• **Requirement**:
Could you copy out all the lines in the material below where the word "Current" occurs?
··· Data records ···
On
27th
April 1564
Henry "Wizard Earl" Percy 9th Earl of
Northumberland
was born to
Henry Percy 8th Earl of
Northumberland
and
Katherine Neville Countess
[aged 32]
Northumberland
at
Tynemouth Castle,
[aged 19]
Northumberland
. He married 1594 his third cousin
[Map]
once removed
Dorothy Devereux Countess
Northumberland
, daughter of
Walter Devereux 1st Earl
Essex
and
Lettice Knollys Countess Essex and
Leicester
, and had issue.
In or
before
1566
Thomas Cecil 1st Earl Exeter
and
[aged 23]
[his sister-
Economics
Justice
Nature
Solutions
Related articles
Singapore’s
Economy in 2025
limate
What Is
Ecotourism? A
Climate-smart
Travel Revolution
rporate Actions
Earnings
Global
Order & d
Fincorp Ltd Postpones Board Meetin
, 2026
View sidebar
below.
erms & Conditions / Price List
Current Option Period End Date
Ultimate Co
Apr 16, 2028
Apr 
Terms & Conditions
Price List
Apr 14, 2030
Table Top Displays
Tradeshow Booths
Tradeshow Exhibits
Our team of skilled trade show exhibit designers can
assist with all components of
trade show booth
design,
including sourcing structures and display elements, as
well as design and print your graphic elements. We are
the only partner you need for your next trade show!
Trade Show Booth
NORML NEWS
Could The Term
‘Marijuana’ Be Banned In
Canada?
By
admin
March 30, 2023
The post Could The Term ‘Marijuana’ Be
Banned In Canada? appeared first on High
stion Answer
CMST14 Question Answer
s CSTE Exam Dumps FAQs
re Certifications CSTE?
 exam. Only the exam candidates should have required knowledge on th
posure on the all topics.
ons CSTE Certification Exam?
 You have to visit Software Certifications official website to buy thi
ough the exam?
···
··· Data records ···
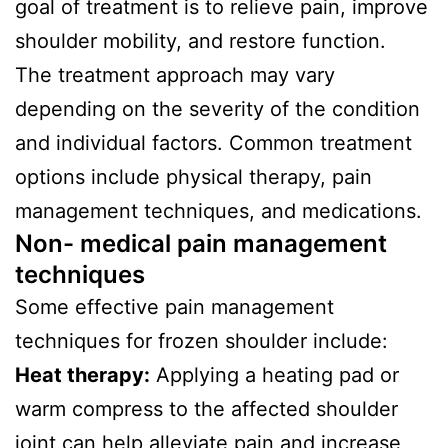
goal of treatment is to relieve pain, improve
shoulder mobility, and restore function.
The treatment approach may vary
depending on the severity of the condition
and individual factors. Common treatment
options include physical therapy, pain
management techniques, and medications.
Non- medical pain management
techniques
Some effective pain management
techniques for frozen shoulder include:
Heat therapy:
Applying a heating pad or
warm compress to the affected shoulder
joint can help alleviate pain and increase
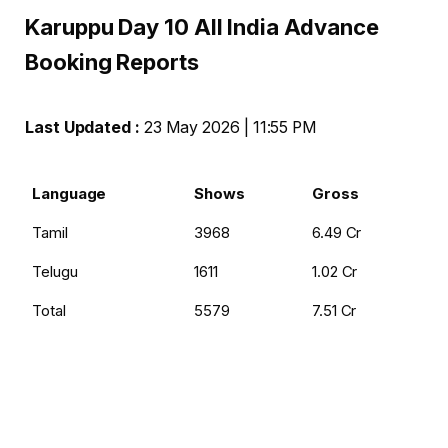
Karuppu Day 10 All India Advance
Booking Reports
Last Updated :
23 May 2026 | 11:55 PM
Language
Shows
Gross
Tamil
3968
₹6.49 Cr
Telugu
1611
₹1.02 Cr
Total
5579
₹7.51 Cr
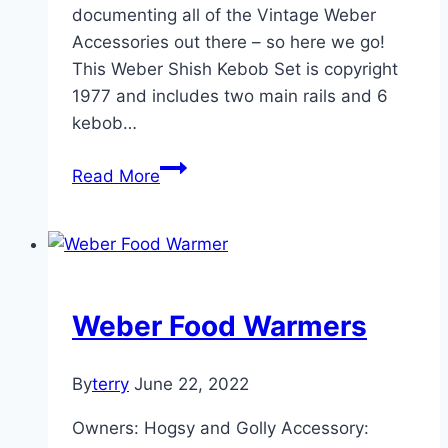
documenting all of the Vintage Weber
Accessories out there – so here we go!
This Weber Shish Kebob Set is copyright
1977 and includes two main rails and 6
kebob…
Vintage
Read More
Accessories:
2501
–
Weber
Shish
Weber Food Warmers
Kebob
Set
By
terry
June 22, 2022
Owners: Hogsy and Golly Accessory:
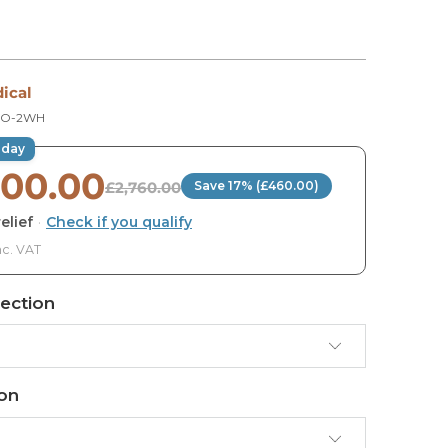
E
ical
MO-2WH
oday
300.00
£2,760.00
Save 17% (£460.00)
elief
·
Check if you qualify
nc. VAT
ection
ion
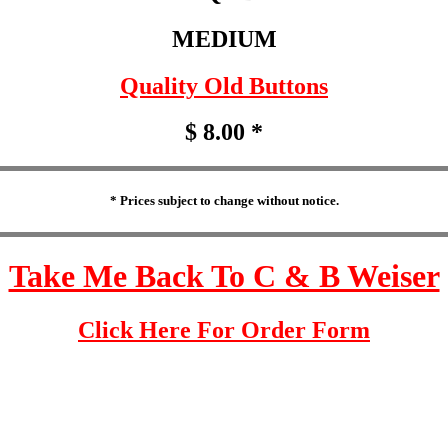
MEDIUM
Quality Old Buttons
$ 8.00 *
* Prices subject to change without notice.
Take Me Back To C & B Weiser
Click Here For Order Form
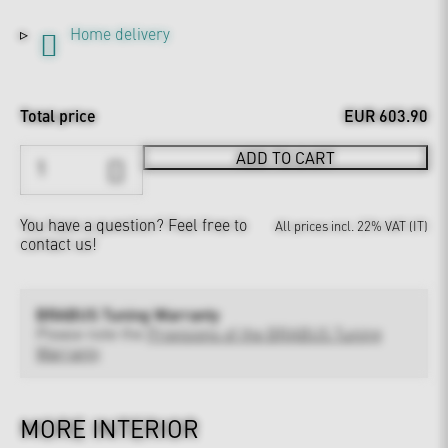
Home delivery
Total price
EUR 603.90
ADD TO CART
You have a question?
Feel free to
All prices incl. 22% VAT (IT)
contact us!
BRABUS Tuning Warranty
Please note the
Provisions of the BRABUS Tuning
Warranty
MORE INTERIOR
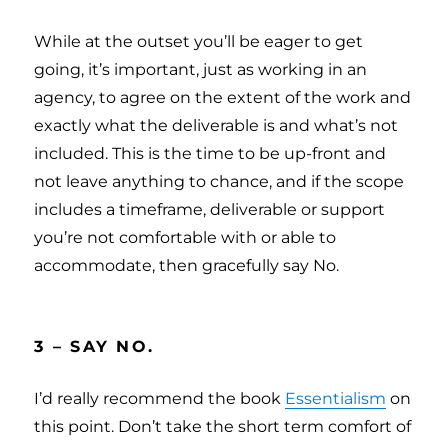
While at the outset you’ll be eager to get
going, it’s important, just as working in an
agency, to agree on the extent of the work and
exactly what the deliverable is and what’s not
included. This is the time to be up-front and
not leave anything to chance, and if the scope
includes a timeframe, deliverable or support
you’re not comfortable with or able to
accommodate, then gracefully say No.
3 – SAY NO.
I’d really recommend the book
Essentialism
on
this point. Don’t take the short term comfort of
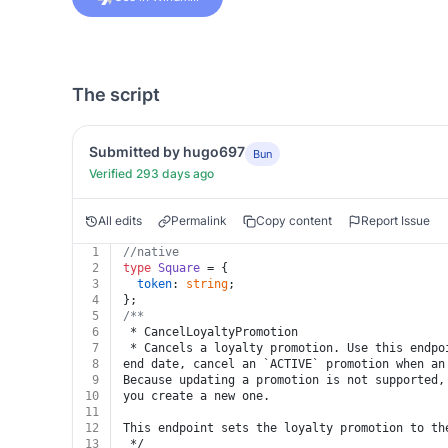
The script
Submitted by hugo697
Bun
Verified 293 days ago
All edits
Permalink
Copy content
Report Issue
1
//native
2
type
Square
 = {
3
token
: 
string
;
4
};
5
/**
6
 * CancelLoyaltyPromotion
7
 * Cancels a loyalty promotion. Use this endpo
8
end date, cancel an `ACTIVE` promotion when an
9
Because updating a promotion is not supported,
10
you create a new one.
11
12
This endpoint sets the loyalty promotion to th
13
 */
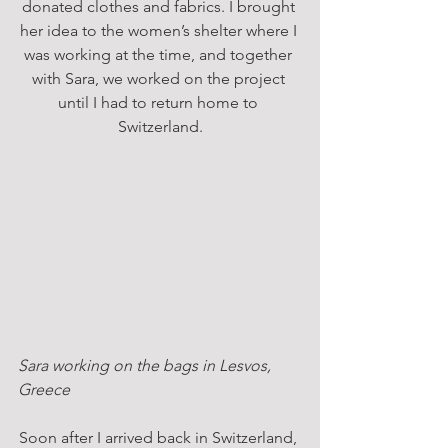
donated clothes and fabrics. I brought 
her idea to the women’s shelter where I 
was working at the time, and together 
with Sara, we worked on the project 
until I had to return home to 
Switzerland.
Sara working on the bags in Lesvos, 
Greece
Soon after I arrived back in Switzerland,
···
··· Data records ···
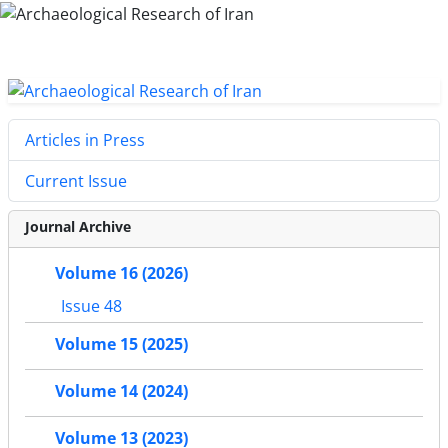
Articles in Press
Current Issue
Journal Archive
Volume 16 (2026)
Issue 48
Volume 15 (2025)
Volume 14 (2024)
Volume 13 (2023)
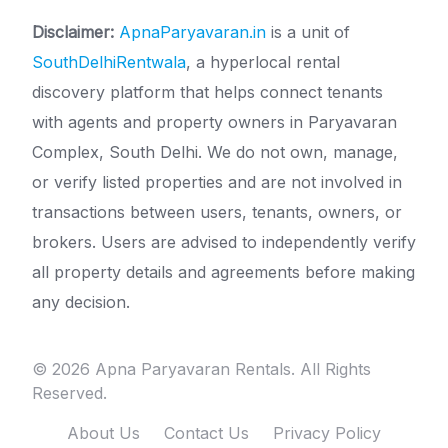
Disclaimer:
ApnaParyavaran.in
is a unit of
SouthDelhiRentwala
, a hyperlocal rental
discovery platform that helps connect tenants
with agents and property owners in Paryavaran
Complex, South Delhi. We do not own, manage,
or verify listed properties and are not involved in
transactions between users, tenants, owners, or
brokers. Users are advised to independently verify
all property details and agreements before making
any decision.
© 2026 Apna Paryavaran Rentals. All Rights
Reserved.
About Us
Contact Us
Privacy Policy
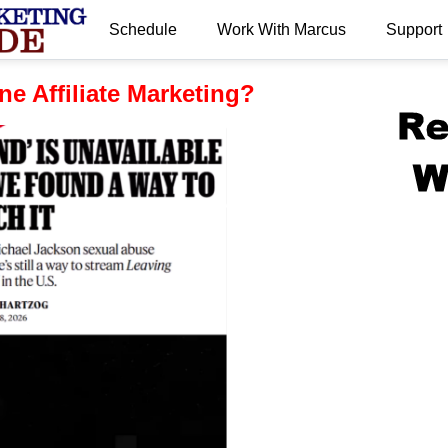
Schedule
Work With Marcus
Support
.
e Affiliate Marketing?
···
• **Solution for this exercise**:
Current Option Period End Date
Current Issue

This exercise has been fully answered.